Questo contenuto è stato pubblicato il 01 agosto 2001 - 12:13

Una volontà dichiarata di cambiamento che il presidente della Confederazione intende evidenziare anche a livello formale: l'allocuzione, inviata su cassette audio ai connazionali all'estero, non si apre quest'anno con le tradizionali campane di una chiesa svizzera. La musica, scelta dallo stesso Leuenberger, rompe volontariamente con le convenzioni e propone un connubio moderno di jazz e corni delle Alpi.

Niente paura, sottolinea il presidente della Confederazione, "le nostre chiese hanno ancora le loro campane, come potrete costatare in occasione di una prossima visita in Svizzera". Ma qualcosa è cambiato e sta cambiando in Svizzera, anche se ciò può irritare molte persone, aggiunge Leuenberger.

A suo avviso non bisogna idealizzare quanto abbiamo lasciato alle nostre spalle. Molti Svizzeri dell'estero coltivano un'immagine della Patria impregnata di "nostalgia, di ricordi e di passato perduto". Un fatto normale, secondo il presidente della Confederazione, poiché anche coloro che vivono in Svizzera nutrono spesso un'immagine romantica e fantasiosa dei paesi lontani.

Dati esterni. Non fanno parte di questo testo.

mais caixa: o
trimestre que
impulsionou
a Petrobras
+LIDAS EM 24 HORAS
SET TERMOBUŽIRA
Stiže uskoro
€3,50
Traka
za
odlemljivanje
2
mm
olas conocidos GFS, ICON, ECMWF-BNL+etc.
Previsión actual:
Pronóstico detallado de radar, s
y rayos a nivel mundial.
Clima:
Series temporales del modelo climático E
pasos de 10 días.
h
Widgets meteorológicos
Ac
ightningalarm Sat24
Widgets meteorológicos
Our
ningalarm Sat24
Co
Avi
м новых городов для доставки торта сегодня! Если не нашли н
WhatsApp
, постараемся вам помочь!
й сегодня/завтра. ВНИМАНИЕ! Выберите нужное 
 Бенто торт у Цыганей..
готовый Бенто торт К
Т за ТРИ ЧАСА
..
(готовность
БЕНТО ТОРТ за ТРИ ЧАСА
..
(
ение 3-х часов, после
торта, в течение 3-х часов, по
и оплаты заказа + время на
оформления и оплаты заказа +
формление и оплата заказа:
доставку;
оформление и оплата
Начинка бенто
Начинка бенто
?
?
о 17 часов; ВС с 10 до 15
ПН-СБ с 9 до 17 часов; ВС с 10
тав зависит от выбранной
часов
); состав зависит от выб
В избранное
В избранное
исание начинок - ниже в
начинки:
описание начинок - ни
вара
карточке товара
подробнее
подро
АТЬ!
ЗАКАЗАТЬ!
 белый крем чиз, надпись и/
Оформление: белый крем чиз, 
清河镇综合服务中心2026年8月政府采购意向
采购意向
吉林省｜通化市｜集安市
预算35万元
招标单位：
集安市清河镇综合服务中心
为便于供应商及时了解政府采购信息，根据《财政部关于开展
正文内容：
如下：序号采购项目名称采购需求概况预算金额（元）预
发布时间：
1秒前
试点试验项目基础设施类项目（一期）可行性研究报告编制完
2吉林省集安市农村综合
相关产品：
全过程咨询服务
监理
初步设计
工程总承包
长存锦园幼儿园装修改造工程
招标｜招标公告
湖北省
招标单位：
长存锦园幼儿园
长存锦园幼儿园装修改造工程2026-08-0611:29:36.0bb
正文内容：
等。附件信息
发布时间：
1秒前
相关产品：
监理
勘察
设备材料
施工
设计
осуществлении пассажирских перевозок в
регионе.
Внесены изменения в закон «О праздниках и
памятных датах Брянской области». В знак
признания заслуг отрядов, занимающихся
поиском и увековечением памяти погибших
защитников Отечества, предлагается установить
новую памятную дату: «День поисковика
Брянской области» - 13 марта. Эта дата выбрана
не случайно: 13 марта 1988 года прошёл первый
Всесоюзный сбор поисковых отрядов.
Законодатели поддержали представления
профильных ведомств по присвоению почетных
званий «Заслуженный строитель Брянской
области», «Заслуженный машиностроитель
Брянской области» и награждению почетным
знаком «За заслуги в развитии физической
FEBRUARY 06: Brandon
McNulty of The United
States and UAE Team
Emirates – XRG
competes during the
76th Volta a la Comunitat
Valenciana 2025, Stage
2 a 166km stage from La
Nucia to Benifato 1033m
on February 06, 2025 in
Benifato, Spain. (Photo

Eppure, sostiene Leuenberger, proprio la Quinta Svizzera è particolarmente cosciente dell'importanza del cambiamento: avventurandosi verso qualcosa di nuovo in altri paesi e cercando di forgiarsi un nuovo futuro, i connazionali residenti all'estero hanno dimostrato per primi la loro capacità di rimettere in questione le tradizioni e di trovare nuovi contenuti.

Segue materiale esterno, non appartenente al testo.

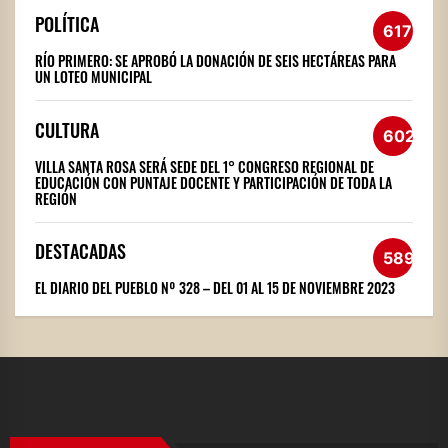
POLÍTICA
617
RÍO PRIMERO: SE APROBÓ LA DONACIÓN DE SEIS HECTÁREAS PARA
UN LOTEO MUNICIPAL
CULTURA
602
VILLA SANTA ROSA SERÁ SEDE DEL 1° CONGRESO REGIONAL DE
EDUCACIÓN CON PUNTAJE DOCENTE Y PARTICIPACIÓN DE TODA LA
REGIÓN
DESTACADAS
589
EL DIARIO DEL PUEBLO Nº 328 – DEL 01 AL 15 DE NOVIEMBRE 2023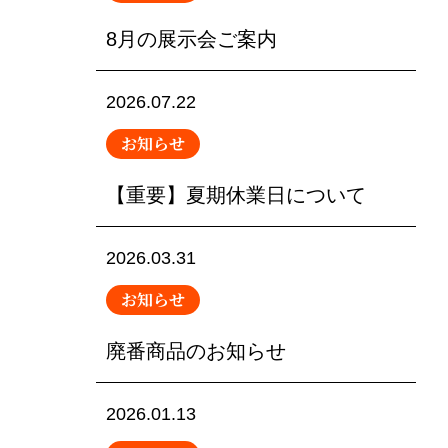
8月の展示会ご案内
2026.07.22
お知らせ
【重要】夏期休業日について
2026.03.31
お知らせ
廃番商品のお知らせ
2026.01.13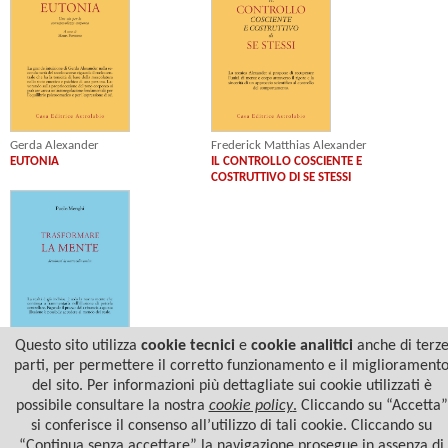
Gerda Alexander
Frederick Matthias Alexander
EUTONIA
IL CONTROLLO COSCIENTE E
COSTRUTTIVO DI SE STESSI
Questo sito utilizza
cookie tecnici
e
cookie analitici
anche di terz
parti, per permettere il corretto funzionamento e il migliorament
Paolo Menghi
del sito. Per informazioni più dettagliate sui cookie utilizzati è
TRASFORMARE LA MENTE
possibile consultare la nostra
cookie policy
.
Cliccando su “Accetta”
si conferisce il consenso all’utilizzo di tali cookie. Cliccando su
“Continua senza accettare” la navigazione prosegue in assenza di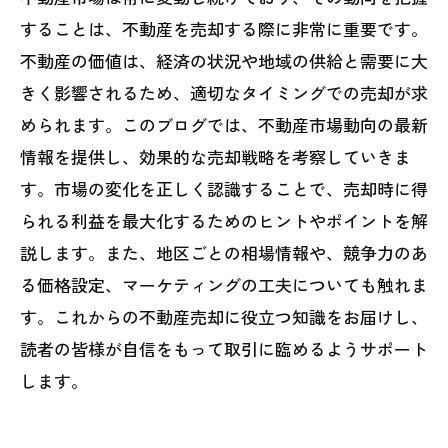
することは、不動産を売却する際に非常に重要です。
不動産の価値は、経済の状況や地域の供給と需要に大
きく影響されるため、適切なタイミングでの売却が求
められます。このブログでは、不動産市場動向の最新
情報を提供し、効果的な売却戦略を考察していきま
す。市場の変化を正しく認識することで、売却時に得
られる利益を最大化するためのヒントやポイントを解
説します。また、地区ごとの相場情報や、競争力のあ
る価格設定、マーケティングの工夫についても触れま
す。これからの不動産売却に役立つ知識をお届けし、
読者の皆様が自信をもって取引に臨めるようサポート
します。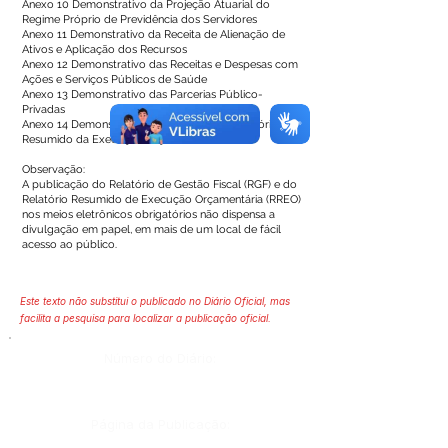
Anexo 10 Demonstrativo da Projeção Atuarial do
Regime Próprio de Previdência dos Servidores
Anexo 11 Demonstrativo da Receita de Alienação de
Ativos e Aplicação dos Recursos
Anexo 12 Demonstrativo das Receitas e Despesas com
Ações e Serviços Públicos de Saúde
Anexo 13 Demonstrativo das Parcerias Público-
Privadas
Anexo 14 Demonstrativo Simplificado do Relatório
Resumido da Execução Orçamentária
Observação:
A publicação do Relatório de Gestão Fiscal (RGF) e do
Relatório Resumido de Execução Orçamentária (RREO)
nos meios eletrônicos obrigatórios não dispensa a
divulgação em papel, em mais de um local de fácil
acesso ao público.
Este texto não substitui o publicado no Diário Oficial, mas
facilita a pesquisa para localizar a publicação oficial.
Número do Diário:
Página da Publicação: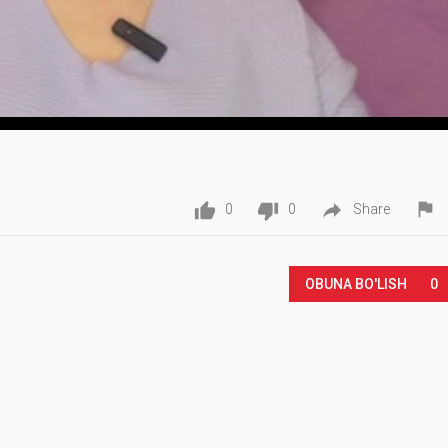




0
0
Share
Play
OBUNA BO'LISH
0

La Svizzera, sempre secondo il presidente della Confederazione, deve salvaguardare alcuni valori fondamentali: ad esempio la convivenza pacifica tra culture e lingue diverse, la giustizia sociale e la solidarietà anche verso il resto del mondo, un ambiente sicuro e degno di vita.

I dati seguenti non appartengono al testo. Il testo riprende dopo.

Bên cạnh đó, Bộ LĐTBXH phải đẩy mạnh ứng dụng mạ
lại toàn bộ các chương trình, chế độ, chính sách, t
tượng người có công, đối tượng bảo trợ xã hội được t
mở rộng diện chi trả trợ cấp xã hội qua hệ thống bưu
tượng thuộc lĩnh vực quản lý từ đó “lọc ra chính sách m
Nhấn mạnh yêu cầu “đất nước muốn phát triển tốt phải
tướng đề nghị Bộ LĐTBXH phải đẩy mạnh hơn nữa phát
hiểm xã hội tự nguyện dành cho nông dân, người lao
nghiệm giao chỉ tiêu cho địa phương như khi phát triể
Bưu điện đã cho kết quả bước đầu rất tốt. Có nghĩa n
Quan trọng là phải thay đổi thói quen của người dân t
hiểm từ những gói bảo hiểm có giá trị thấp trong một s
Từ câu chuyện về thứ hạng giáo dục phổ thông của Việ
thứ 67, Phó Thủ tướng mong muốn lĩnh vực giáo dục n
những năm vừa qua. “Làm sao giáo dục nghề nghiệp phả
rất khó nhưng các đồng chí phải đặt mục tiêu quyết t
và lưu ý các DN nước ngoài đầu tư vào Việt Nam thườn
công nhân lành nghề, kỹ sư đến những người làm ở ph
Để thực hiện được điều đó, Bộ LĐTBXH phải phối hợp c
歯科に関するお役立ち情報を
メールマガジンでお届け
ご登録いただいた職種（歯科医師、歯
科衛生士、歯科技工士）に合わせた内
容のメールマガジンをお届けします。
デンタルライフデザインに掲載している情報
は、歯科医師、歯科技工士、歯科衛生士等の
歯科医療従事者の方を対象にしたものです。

Per preservare questi valori occorre però saper rinnovare e trasformare le proprie tradizioni: "solo chi cambia rimane fedele a se stesso".

In futuro, conclude Leuenberger, nella tradizione di solidarietà del nostro paese s'iscriverà sempre di più l'apertura al mondo: "la Svizzera è chiamata a svolgere nuovi ruoli nella comunità degli Stati, ad esempio come membro dell'ONU". Diventando uno strumento della grande "orchestra del mondo", la Svizzera potrà rimanere fedele a se stessa.